• **DIRECTIONS FOR THIS TASK**
For each line below that holds the string "header", add one to a tally; report that tally alone.
______________________________
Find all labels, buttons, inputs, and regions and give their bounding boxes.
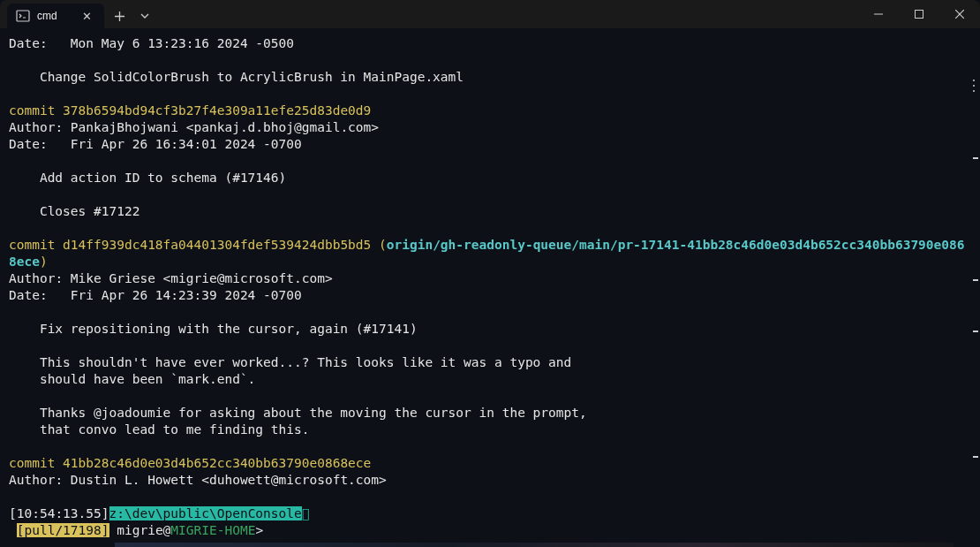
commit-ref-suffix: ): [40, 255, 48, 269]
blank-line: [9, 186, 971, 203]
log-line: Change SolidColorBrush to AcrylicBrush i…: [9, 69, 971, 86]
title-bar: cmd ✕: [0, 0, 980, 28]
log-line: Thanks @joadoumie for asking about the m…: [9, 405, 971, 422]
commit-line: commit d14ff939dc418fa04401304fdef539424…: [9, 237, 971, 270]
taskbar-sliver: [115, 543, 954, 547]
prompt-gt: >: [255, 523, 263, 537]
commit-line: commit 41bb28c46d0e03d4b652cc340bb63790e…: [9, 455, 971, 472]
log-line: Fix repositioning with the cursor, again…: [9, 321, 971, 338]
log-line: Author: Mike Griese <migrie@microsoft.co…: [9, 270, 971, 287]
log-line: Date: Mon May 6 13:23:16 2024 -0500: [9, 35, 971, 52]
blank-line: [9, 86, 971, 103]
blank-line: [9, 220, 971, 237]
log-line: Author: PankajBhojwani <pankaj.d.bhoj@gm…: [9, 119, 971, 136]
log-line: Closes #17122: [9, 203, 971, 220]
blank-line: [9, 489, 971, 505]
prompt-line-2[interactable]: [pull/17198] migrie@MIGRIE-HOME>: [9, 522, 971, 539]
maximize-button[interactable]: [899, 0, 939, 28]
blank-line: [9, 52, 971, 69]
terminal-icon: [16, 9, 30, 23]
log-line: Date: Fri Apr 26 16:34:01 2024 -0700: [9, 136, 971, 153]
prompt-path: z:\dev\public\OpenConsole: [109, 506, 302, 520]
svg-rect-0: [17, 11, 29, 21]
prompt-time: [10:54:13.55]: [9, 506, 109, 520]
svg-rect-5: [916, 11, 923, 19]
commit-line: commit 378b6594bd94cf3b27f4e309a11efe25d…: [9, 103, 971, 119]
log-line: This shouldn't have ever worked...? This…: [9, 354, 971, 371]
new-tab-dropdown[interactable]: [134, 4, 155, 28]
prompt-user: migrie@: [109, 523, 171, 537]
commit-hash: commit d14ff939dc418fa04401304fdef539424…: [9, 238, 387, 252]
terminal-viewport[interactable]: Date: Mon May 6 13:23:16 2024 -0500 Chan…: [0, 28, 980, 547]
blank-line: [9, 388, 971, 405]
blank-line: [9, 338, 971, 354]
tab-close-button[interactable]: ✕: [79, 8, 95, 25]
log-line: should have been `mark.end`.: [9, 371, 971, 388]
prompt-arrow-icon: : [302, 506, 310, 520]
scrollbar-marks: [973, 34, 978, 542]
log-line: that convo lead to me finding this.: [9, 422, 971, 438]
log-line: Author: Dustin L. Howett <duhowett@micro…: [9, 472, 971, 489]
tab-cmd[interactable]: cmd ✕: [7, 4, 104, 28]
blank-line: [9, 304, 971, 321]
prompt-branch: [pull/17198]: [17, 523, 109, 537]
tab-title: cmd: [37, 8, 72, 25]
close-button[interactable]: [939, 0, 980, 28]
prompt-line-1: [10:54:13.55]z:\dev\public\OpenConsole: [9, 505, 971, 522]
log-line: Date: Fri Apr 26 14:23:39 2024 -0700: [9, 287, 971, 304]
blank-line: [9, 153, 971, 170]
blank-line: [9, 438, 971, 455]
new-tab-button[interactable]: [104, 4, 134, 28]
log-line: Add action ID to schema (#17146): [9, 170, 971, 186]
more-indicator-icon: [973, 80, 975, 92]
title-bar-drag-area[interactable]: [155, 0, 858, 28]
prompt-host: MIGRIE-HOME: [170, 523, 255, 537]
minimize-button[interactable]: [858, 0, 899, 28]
______________________________
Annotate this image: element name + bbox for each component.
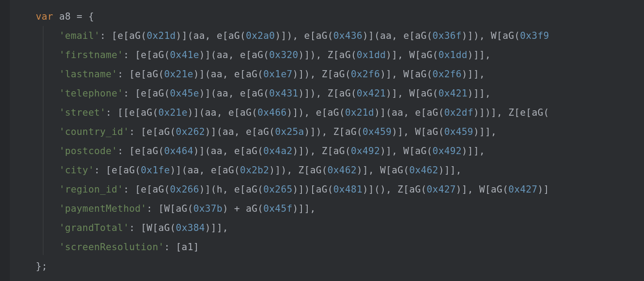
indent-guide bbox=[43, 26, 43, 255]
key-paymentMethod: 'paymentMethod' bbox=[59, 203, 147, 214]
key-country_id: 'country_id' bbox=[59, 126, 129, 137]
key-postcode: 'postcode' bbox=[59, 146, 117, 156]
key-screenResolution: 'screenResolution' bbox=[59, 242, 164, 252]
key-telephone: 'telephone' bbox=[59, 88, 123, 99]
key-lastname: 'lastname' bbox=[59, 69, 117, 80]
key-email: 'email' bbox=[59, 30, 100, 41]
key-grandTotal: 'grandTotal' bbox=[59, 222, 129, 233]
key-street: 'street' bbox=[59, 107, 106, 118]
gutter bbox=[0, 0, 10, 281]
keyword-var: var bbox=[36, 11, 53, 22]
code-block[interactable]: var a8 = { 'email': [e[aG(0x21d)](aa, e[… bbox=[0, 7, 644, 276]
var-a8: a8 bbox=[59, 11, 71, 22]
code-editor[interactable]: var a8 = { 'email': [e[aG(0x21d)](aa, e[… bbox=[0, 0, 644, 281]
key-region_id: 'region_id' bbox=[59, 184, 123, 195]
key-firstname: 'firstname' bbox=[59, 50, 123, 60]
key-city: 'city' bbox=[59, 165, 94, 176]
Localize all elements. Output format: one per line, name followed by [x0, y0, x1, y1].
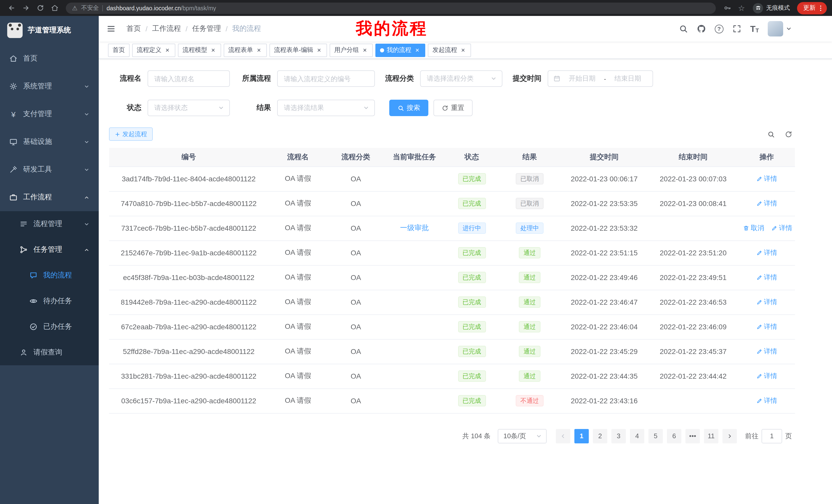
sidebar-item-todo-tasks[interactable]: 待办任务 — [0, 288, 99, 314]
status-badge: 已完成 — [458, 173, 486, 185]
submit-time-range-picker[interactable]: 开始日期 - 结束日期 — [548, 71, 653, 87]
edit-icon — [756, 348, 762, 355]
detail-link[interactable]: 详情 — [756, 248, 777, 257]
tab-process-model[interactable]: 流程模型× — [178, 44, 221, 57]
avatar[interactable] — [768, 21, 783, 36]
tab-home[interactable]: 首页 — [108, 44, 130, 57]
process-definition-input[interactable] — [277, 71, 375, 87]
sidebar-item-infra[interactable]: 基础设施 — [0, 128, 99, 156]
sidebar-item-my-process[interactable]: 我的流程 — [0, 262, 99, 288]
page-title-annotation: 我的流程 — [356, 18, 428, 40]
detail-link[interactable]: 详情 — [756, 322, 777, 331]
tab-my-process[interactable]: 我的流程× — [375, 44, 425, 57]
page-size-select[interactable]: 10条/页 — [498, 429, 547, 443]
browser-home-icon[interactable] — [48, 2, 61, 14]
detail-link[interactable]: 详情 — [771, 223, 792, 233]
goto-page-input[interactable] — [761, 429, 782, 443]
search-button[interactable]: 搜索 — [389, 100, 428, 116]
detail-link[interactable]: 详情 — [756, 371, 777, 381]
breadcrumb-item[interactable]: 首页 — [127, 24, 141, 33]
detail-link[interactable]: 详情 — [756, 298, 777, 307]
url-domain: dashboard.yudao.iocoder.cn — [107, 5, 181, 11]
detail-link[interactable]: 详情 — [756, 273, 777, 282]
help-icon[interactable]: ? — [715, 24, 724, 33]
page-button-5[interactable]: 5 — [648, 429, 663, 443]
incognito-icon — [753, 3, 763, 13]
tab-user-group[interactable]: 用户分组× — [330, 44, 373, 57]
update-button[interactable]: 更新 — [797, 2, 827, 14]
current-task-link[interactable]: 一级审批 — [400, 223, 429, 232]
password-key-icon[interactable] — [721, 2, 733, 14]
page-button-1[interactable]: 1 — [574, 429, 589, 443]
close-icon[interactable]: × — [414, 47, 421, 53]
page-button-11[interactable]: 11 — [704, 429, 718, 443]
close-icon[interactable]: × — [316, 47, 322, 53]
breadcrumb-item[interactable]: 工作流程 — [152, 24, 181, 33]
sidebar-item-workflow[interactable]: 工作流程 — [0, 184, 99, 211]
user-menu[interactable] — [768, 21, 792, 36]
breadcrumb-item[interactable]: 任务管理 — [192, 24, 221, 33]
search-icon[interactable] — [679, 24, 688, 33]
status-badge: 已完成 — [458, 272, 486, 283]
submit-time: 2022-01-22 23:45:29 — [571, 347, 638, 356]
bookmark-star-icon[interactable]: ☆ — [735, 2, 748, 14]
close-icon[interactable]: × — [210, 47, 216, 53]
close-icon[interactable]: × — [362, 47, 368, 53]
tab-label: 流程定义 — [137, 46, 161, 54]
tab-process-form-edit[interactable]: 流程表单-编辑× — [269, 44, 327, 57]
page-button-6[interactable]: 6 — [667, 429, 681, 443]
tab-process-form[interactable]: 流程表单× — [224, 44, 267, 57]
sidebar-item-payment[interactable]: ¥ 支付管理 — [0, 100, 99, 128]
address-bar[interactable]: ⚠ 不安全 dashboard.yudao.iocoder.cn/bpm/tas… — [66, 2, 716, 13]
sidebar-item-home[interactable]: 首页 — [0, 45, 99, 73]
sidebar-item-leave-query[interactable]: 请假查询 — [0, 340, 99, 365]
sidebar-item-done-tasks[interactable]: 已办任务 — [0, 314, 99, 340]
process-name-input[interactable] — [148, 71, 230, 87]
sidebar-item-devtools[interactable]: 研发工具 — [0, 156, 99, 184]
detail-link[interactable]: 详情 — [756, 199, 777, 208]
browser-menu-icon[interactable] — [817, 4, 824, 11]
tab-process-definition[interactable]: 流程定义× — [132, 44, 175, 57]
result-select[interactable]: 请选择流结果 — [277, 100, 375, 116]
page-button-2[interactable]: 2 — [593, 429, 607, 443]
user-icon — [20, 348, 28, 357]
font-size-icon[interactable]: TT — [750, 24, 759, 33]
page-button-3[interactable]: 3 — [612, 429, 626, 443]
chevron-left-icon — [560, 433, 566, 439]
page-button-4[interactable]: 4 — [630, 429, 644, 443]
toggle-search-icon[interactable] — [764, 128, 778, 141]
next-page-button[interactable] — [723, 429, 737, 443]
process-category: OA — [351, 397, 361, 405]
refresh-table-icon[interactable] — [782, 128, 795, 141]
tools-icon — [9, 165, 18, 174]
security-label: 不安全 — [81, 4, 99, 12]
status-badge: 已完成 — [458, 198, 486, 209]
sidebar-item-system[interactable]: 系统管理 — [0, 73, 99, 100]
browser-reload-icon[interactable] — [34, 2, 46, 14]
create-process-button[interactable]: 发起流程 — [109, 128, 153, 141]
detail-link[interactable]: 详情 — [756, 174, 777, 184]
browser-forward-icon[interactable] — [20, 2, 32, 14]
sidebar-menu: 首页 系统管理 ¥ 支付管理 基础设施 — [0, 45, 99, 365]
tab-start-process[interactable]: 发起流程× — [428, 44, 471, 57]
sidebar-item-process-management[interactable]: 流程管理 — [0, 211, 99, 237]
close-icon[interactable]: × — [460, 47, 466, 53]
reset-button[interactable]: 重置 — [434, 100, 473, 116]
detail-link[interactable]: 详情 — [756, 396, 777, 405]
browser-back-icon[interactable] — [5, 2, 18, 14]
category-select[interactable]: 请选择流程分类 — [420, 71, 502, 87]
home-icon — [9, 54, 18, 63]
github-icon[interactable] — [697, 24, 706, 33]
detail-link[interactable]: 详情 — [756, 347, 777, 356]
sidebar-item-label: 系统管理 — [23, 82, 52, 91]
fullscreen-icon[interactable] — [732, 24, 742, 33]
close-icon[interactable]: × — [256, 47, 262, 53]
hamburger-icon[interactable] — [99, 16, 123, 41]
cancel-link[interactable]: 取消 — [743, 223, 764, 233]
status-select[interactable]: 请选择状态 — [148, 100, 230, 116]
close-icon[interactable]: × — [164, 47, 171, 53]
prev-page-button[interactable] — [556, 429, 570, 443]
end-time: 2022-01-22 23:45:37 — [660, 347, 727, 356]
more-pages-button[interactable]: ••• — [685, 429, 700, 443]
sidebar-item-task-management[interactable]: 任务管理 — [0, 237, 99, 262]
______________________________
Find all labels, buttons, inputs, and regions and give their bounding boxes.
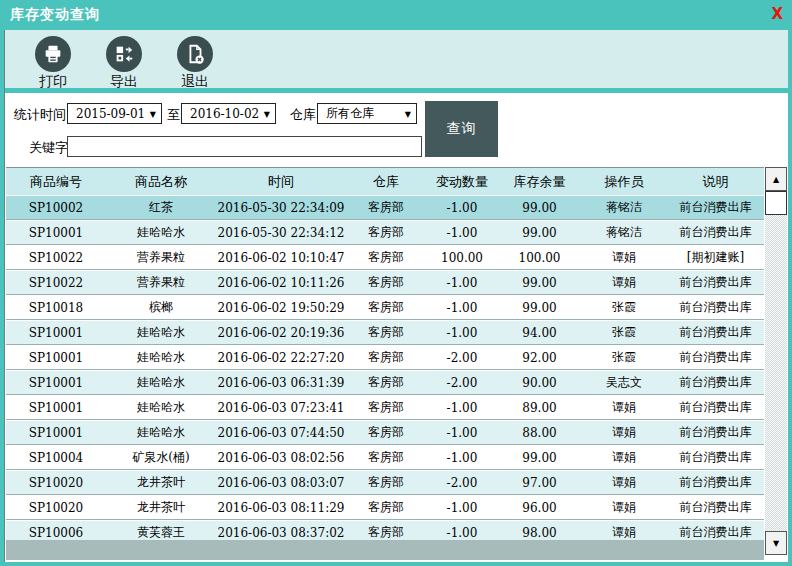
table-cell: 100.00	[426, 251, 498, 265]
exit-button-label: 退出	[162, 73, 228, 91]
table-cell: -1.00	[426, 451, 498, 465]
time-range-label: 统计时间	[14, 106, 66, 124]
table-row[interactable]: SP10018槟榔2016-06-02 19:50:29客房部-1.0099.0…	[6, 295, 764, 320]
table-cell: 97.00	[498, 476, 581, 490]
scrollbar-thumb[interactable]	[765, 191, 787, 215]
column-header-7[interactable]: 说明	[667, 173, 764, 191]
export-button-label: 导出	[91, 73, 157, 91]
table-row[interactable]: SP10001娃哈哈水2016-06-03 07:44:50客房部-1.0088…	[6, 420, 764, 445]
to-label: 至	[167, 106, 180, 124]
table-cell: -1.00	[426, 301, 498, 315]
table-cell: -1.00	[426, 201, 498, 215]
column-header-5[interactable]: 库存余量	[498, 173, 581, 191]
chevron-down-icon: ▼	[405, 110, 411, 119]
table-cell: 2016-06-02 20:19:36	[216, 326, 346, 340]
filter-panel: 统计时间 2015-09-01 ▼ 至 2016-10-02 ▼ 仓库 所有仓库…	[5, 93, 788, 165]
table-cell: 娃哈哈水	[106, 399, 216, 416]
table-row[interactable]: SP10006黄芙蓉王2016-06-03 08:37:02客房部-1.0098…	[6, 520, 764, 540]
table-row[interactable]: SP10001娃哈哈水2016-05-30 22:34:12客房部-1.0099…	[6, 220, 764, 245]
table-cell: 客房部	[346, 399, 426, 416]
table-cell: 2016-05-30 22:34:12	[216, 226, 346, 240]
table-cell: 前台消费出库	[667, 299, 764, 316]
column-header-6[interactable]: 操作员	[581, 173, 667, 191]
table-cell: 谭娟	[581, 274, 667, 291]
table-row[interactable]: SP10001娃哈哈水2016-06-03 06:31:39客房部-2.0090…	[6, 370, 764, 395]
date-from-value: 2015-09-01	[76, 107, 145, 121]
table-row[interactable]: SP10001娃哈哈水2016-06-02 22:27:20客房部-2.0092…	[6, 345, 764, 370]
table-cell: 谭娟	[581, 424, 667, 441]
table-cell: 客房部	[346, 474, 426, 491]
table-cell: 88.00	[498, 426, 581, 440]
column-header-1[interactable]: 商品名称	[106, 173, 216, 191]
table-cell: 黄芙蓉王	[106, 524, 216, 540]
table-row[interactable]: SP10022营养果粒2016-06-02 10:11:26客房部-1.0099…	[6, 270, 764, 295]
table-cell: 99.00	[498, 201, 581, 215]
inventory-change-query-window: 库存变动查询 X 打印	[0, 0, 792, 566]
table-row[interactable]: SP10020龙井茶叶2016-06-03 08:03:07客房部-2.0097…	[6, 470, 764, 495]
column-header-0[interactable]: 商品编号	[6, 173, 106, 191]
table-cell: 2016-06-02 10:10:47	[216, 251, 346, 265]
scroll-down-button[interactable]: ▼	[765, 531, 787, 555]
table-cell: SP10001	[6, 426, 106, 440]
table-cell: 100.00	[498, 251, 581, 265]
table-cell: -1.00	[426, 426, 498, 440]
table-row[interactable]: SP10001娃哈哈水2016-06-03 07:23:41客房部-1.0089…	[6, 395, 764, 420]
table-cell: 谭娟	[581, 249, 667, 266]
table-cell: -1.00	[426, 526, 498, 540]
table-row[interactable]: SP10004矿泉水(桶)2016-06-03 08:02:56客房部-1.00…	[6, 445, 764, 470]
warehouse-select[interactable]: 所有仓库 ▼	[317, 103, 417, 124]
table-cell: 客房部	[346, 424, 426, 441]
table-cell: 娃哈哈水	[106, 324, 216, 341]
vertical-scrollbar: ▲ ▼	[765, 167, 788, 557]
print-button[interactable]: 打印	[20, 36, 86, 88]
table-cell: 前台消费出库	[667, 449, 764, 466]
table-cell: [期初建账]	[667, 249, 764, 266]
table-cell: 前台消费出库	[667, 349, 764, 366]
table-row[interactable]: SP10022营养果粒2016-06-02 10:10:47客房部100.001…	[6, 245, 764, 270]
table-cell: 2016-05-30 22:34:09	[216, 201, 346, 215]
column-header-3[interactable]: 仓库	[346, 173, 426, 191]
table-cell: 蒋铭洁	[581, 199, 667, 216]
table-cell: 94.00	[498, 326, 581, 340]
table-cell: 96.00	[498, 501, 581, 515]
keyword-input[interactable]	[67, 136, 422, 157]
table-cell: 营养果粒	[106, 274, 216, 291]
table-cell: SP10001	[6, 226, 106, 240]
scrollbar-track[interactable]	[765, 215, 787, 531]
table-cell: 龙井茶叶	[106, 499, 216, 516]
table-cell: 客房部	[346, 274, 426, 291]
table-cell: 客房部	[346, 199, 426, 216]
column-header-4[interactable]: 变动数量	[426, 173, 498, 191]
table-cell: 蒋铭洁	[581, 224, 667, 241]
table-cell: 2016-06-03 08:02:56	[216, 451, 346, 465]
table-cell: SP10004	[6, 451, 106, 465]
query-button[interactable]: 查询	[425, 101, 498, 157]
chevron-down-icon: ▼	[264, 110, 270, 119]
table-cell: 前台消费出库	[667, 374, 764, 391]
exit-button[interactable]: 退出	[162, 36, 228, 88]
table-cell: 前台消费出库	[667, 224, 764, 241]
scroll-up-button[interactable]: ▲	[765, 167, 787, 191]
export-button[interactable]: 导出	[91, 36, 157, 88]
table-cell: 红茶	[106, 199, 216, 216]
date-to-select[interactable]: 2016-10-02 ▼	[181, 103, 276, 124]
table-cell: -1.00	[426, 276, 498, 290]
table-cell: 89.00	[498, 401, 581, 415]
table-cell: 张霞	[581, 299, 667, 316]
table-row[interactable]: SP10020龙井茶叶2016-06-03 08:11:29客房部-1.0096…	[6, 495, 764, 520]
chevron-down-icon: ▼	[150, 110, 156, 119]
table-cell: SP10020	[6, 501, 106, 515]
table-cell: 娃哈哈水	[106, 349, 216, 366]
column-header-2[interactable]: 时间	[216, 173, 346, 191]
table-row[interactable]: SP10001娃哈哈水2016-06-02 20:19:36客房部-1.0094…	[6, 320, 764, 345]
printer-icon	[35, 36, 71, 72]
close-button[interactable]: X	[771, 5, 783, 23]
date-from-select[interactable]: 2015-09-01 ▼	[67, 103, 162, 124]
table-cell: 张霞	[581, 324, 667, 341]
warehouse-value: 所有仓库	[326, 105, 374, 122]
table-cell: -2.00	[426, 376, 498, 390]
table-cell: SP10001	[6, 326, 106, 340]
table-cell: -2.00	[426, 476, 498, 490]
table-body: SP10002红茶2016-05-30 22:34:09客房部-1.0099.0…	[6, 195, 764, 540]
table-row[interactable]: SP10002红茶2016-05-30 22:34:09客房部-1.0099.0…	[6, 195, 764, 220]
______________________________
• **RESPONSE BOX**
8